--- What this task involves ---
Set every entry below down once more, exactly as it stands, without images.

==============================

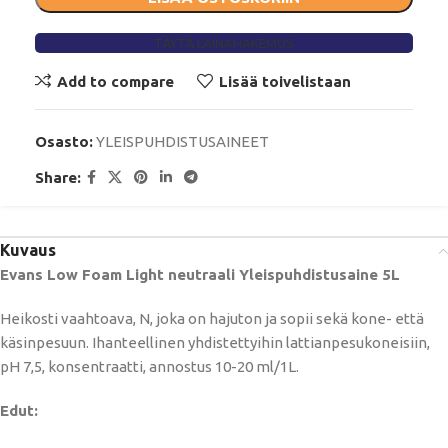
TÄYTÄ LAINAHAKEMUS
Add to compare
Lisää toivelistaan
Osasto:
YLEISPUHDISTUSAINEET
Share:
Kuvaus
Evans Low Foam Light neutraali Yleispuhdistusaine 5L
Heikosti vaahtoava, N, joka on hajuton ja sopii sekä kone- että
käsinpesuun. Ihanteellinen yhdistettyihin lattianpesukoneisiin,
pH 7,5, konsentraatti, annostus 10-20 ml/1L.
Edut:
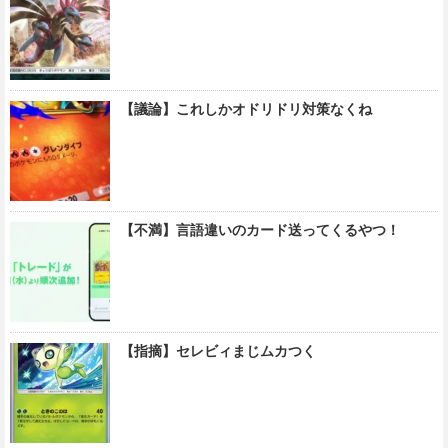
【議論】これしかオドリドリ対策なくね
【不満】言語違いのカード送ってくるやつ！
【指摘】セレビィまじムカつく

==============================

--- Your response ---
TÄYTÄ LAINAHAKEMUS
Add to compare
Lisää toivelistaan
Osasto:
YLEISPUHDISTUSAINEET
Share:
Kuvaus
Evans Low Foam Light neutraali Yleispuhdistusaine 5L
Heikosti vaahtoava, N, joka on hajuton ja sopii sekä kone- että
käsinpesuun. Ihanteellinen yhdistettyihin lattianpesukoneisiin,
pH 7,5, konsentraatti, annostus 10-20 ml/1L.
Edut:
【議論】これしかオドリドリ対策なくね
【不満】言語違いのカード送ってくるやつ！
【指摘】セレビィまじムカつく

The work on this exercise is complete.